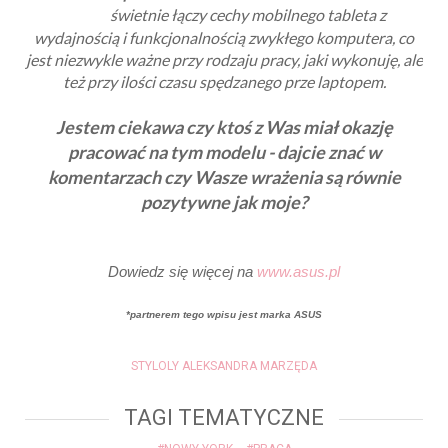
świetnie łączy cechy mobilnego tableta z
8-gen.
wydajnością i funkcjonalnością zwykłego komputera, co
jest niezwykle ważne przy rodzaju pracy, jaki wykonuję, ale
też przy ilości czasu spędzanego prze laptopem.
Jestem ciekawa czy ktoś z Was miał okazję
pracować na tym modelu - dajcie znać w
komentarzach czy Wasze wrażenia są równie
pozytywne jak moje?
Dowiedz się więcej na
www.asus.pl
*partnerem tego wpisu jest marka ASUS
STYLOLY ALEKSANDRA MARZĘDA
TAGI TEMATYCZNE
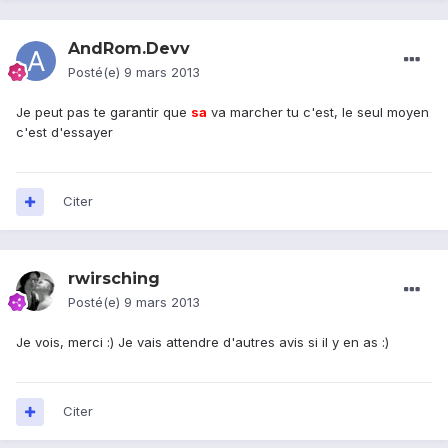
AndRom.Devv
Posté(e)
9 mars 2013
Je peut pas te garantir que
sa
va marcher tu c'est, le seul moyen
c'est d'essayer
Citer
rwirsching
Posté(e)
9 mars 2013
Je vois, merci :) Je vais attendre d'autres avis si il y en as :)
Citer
______________________________
* _Exercise prompt_:
Type out the entries again without a single change, and leave the pictures out.

* _Answer section_:
świetnie łączy cechy mobilnego tableta z
8-gen.
wydajnością i funkcjonalnością zwykłego komputera, co
jest niezwykle ważne przy rodzaju pracy, jaki wykonuję, ale
też przy ilości czasu spędzanego prze laptopem.
Jestem ciekawa czy ktoś z Was miał okazję
pracować na tym modelu - dajcie znać w
komentarzach czy Wasze wrażenia są równie
pozytywne jak moje?
Dowiedz się więcej na
www.asus.pl
*partnerem tego wpisu jest marka ASUS
STYLOLY ALEKSANDRA MARZĘDA
TAGI TEMATYCZNE
AndRom.Devv
Posté(e)
9 mars 2013
Je peut pas te garantir que
sa
va marcher tu c'est, le seul moyen
c'est d'essayer
Citer
rwirsching
Posté(e)
9 mars 2013
Je vois, merci :) Je vais attendre d'autres avis si il y en as :)
Citer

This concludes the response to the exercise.